As generally the private functions in the PIMPA pattern do not have access to the whole class, but only the subset they need to, it is not possible to try to enforce the invariant at the wrong place.

Add thread-safety at posteriori

And last, but not least, in case we decide to make the class thread-safe, it is easier to inspect its correctness.

One common method to make an existing class thread-safe is to apply the :

  • add a mutex to protect all data

  • lock the mutex in all member functions accessible outside of the class (overridden functions, public and protected functions, and friend function/classes)

  • no member function can call another member function accessible out of the class.

As I’ve discovered later, this pattern is named Thread-Safe Interface.

Thanks to PIMPA, we already know that private functions cannot call other member functions, so it’s easy to enforce the third rule.

It is not as easy to verify, for example during code-review, if every public and protected member function does not call any other member function, but if we have as a coding convention (enforced by linters) that member functions and variables need to be prepended with this when calling member functions, then it is much easier to verify the correctness.

This removes the risk of deadlocking.

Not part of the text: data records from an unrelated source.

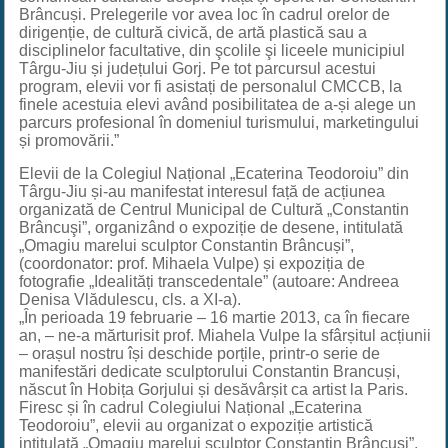
Brâncuși. Prelegerile vor avea loc în cadrul orelor de
dirigenție, de cultură civică, de artă plastică sau a
disciplinelor facultative, din şcolile şi liceele municipiul
Târgu-Jiu și județului Gorj. Pe tot parcursul acestui
program, elevii vor fi asistați de personalul CMCCB, la
finele acestuia elevi având posibilitatea de a-și alege un
parcurs profesional în domeniul turismului, marketingului
și promovării.”
Elevii de la Colegiul Național „Ecaterina Teodoroiu” din
Târgu-Jiu și-au manifestat interesul față de acțiunea
organizată de Centrul Municipal de Cultură „Constantin
Brâncuşi”, organizând o expoziție de desene, intitulată
„Omagiu marelui sculptor Constantin Brâncuși”,
(coordonator: prof. Mihaela Vulpe) și expoziția de
fotografie „Idealități transcedentale” (autoare: Andreea
Denisa Vlădulescu, cls. a XI-a).
„În perioada 19 februarie – 16 martie 2013, ca în fiecare
an, – ne-a mărturisit prof. Miahela Vulpe la sfârșitul acțiunii
– orașul nostru își deschide porțile, printr-o serie de
manifestări dedicate sculptorului Constantin Brancuși,
născut în Hobița Gorjului și desăvârșit ca artist la Paris.
Firesc și în cadrul Colegiului Național „Ecaterina
Teodoroiu”, elevii au organizat o expoziție artistică
intitulată „Omagiu marelui sculptor Constantin Brâncuși”,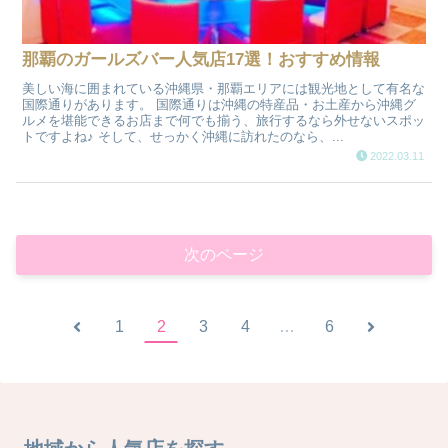
那覇のガールズバー人気店17選！おすすめ情報
美しい海に囲まれている沖縄県・那覇エリアには観光地として有名な
国際通りがあります。 国際通りは沖縄の特産品・お土産から沖縄グ
ルメを堪能できるお店まで何でも揃う、旅行するなら外せないスポッ
トですよね♪ そして、せっかく沖縄に訪れたのなら、...
2022.03.11
次のページ
1
2
3
4
…
6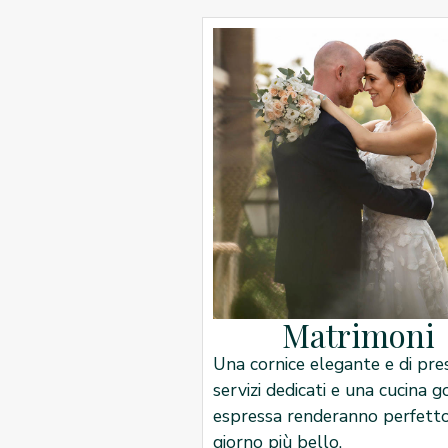
Matrimoni
Una cornice elegante e di pres
servizi dedicati e una cucina 
espressa renderanno perfetto
giorno più bello.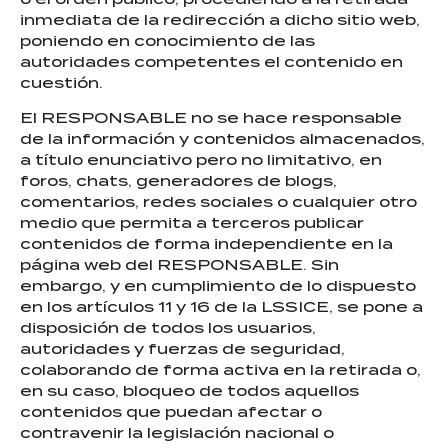
inmediata de la redirección a dicho sitio web,
poniendo en conocimiento de las
autoridades competentes el contenido en
cuestión.
El RESPONSABLE no se hace responsable
de la información y contenidos almacenados,
a título enunciativo pero no limitativo, en
foros, chats, generadores de blogs,
comentarios, redes sociales o cualquier otro
medio que permita a terceros publicar
contenidos de forma independiente en la
página web del RESPONSABLE. Sin
embargo, y en cumplimiento de lo dispuesto
en los artículos 11 y 16 de la LSSICE, se pone a
disposición de todos los usuarios,
autoridades y fuerzas de seguridad,
colaborando de forma activa en la retirada o,
en su caso, bloqueo de todos aquellos
contenidos que puedan afectar o
contravenir la legislación nacional o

If there is a situation where a public functions call another one, then the common functionality can be extrapolated in a private hidden function, as already explained.

Also, this has the advantage that we can assure, as explained in this coding hint for private and public functions, that the private function should take a constant reference to the locker, to indicate that the data should be locked when accessing it.

What I did dislike about my recommendation was that it cluttered the header file with a lot of implementation details for apparently no good reason. Now all those details are really an implementation detail and the reader of the class does not need to ask themself why some private functions also take a possibly unnamed lock_guard as a parameter.

Where applying PIMPA is not possible

Unfortunately, there are cases where it is not possible to remove the implementation details from the header file.

Templated classes

If the private method needs to be aware of the template, it is generally not possible to move them from the header file to the implementation file, unless we know beforehand what all possible template types are.

Header-only libraries

The reasons should be obvious, as we have no file where to hide the implementation. Nonetheless, if possible, I would recommend to remove all private member functions and add them as stateless free functions. The drawback is that those functions can be called by someone else, but it is a minor problem, and actually promotes code reuse. (If the function is needed somewhere else, it is now easier to move it in a more appropriate place).

overridden functions

Because those functions are callable from the base class, thus they are not an implementation detail (and they should generally also be protected by a mutex in case of multithreading). If it should not be so, then the fix is to remove the virtuality of the function, so that we can remove the overridden private implementation.

If the behavior is correct, it is still possible to move the body of the implementation in a free function, and call this function from the overridden private implementation.